There are however two more functions outside of Plotter, which can be
used to access the sample datasets.
chemplot.Plotter
- class chemplot.Plotter(encoding_list, target, target_type, sim_type, get_desc, get_fingerprints)[source]
A class used to plot the ECFP fingerprints of the molecules used to instantiate it.
- Parameters:
__sim_type (string) – similarity type structural or tailored
__target_type (string) – target type R (regression) or C (classificatino)
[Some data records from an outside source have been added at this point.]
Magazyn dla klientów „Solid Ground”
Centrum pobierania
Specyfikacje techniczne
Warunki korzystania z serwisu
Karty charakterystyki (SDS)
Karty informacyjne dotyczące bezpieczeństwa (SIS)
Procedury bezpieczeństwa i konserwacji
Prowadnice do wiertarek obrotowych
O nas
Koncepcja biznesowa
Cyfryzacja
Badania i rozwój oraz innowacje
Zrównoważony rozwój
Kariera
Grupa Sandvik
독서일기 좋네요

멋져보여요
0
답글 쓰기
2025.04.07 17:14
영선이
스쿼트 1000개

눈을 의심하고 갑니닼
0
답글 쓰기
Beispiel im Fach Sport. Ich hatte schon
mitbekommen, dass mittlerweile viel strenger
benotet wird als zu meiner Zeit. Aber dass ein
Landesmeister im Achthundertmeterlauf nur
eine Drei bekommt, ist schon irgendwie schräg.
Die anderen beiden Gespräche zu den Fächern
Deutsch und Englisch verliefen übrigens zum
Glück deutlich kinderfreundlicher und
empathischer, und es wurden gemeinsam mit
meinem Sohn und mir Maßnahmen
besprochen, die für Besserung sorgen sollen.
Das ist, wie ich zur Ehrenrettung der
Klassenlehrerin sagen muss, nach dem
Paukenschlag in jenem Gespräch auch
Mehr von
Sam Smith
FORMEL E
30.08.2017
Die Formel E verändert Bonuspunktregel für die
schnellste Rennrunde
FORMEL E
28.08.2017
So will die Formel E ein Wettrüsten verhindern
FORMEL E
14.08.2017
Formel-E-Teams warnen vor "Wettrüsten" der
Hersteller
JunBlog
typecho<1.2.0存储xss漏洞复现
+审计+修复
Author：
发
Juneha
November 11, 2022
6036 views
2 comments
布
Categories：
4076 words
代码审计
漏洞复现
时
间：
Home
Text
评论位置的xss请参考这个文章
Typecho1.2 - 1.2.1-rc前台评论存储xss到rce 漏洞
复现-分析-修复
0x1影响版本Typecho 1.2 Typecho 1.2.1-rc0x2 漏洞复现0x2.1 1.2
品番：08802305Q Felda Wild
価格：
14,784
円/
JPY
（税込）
__target (list) – list containing the target values. Is empty if a target does not exist
__mols (rdkit.Chem.rdchem.Mol) – list of valid molecules that can be plotted
__df_descriptors (Dataframe) – datatframe containing the descriptors representation of each molecule
__df_2_components (Dataframe) – dataframe containing the two-dimenstional representation of each molecule
__plot_title (string) – title of the plot reflecting the dimensionality reduction algorithm used
__data (list) – list of the scaled descriptors to which the dimensionality reduction algorithm is applied
pca_fit (sklearn.decomposition.TSNE) – PCA object created when the corresponding algorithm is applied to the data
tsne_fit (sklearn.manifold.TSNE) – t-SNE object created when the corresponding algorithm is applied to the data
umap_fit (umap.umap_.UMAP) – UMAP object created when the corresponding algorithm is applied to the data
df_plot_xy (Dataframe) – dataframe containing the coordinates that have been plotted
- classmethod from_smiles(smiles_list, target=[], target_type=None, sim_type=None)[source]
Class method to construct a Plotter object from a list of SMILES.
- Parameters:
smile_list (list) – List of the SMILES representation of the molecules to plot.
target (list) – target values
target_type (string) – target type R (regression) or C (classificatino)
sim_type (string) – similarity type structural or tailored
- Returns:
A Plotter object for the molecules given as input.
- Return type:
- classmethod from_inchi(inchi_list, target=[], target_type=None, sim_type=None)[source]
Class method to construct a Plotter object from a list of InChi.
- Parameters:
inchi_list (dict) – List of the InChi representation of the molecules to plot.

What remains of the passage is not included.